Здесь, как нигде в сохранившихся ранних письменных творениях рода человеческого, соединяются и обособляются добро и зло в качестве двух принципов. В своем изначальном общении они выступают как "близнецы". Из какого семени и лона они происходят, нам не говорят, но позже мы узнаем, что высший Бог, Ахурамазда, "Мудрый владыка", был отцом доброго духа. Таким образом, обе исконные противоположности вышли из него. О матери, участие которой могло бы объяснить противоречие, мы ничего не узнаем. Бог, правда, окружает себя добрыми силами, позволяет им бороться со злыми и победить их; однако противоположность, с которой он борется, охватывалась, очевидно, им самим, и он положил ее из себя в бытие принципов. Кажется, что сначала он должен был избавиться от зла, чтобы покорить его. Если с противостояния близнецов начинается творение, которое совершается с их помощью, то Бог до творения еще не благой, а, став благим в сотворении, борется с тем, что он обособил от себя. При таком понимании исконный акт Божий есть решение в Нем самом, исконный выбор между еще сплоченными добром и злом, который подготавливает и делает возможными действия в выборе: собственный выбор добра, который только и превращает его в действующее, действительное добро, и собственный выбор зла, который только и превращает его в действующее, действительное зло. Однако исконный выбор имеет своей целью не творение, он происходит при "повороте" в конце борьбы, посредством которой бытие достигает спасения.

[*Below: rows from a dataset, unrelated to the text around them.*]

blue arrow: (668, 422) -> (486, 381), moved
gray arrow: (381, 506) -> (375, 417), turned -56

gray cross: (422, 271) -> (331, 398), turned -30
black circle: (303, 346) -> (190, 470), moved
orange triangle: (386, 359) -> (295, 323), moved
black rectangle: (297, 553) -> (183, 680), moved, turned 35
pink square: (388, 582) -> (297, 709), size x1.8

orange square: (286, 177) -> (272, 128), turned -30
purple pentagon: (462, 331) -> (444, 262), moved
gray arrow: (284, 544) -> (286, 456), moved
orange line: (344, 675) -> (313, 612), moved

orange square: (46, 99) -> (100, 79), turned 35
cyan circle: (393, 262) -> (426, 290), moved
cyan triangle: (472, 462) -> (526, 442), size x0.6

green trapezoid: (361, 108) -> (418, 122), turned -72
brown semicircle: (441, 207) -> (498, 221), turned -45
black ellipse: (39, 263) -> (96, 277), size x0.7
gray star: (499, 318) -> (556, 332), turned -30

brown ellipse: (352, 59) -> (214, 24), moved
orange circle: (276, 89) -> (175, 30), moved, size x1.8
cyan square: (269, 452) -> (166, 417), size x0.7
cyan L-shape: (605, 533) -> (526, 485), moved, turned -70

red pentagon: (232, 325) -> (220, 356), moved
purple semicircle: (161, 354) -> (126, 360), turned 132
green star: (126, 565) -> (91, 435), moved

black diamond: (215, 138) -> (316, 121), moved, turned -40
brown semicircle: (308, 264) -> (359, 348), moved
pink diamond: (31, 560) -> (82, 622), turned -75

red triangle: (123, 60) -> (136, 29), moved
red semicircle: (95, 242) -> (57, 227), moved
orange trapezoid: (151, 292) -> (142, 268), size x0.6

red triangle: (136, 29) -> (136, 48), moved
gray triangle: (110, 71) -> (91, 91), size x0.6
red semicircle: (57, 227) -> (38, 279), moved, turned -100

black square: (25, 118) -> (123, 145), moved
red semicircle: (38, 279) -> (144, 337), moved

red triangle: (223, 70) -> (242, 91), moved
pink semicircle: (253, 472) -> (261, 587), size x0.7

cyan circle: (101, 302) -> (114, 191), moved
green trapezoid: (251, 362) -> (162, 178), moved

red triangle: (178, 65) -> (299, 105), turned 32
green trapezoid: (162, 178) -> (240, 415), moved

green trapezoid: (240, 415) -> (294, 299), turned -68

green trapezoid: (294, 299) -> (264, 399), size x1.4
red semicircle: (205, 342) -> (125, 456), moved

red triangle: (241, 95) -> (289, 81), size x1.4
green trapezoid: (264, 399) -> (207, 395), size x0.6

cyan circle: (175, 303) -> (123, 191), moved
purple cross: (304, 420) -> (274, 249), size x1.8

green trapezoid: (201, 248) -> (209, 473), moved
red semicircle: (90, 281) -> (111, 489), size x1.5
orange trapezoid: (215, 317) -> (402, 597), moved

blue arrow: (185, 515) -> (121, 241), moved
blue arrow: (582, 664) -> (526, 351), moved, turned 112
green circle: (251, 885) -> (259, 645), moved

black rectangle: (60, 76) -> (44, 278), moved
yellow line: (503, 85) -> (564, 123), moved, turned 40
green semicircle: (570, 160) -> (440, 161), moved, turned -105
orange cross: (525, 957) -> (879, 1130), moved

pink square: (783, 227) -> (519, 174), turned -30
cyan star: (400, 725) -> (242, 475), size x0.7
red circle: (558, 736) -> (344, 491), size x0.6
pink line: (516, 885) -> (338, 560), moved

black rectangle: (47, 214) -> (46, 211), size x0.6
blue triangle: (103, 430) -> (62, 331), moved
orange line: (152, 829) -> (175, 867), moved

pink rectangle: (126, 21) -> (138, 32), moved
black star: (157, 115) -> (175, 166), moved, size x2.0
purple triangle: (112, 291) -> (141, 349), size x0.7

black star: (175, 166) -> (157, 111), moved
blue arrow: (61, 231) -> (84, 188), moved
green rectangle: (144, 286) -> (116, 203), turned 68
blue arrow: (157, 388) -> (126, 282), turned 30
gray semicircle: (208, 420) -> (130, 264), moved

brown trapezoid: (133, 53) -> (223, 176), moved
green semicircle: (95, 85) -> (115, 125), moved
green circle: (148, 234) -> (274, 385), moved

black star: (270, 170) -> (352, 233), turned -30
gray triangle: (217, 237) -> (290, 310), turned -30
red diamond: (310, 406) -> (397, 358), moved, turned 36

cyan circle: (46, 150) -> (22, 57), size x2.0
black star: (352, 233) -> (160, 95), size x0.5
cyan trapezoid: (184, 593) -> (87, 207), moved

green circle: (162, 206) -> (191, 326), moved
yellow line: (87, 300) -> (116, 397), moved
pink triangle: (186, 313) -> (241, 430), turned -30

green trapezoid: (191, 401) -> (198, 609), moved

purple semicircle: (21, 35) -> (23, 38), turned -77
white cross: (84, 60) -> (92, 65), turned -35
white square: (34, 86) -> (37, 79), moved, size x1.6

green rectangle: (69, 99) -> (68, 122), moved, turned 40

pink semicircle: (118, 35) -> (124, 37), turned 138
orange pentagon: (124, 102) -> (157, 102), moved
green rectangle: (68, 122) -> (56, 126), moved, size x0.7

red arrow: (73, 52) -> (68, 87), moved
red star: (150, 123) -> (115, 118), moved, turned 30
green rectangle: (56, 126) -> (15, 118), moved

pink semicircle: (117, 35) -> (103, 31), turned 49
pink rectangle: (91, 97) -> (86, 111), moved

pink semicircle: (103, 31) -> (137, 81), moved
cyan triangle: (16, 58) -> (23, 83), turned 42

В борьбе за спасение сотворенный человек сам призван совершить выбор между добром и злом, С того момента, как "мудрый владыка" вдохнул в него жизнь, ему доверено решение. С выбором его даэна, его самость, вступила на земной путь; однако он должен все время вновь и вновь разделять в предстающих ему новых смешениях обман и истину и принимать решения. Ему должна быть оказана помощь свыше; "так как лучший путь не открыт перед выбором, — говорит Заратустра, — я прихожу ко всем вам, чтобы мы жили по истине". Его задача "поставить людей перед выбором" и указать им правильный путь, чтобы они, как сказано в конце того стиха, где речь идет о выборе близнецов, по собственному решению покорялись мудрому владыке и совершали дела, следуя истине. Те, кто так поступают, помогают ему "довести существование до просветления".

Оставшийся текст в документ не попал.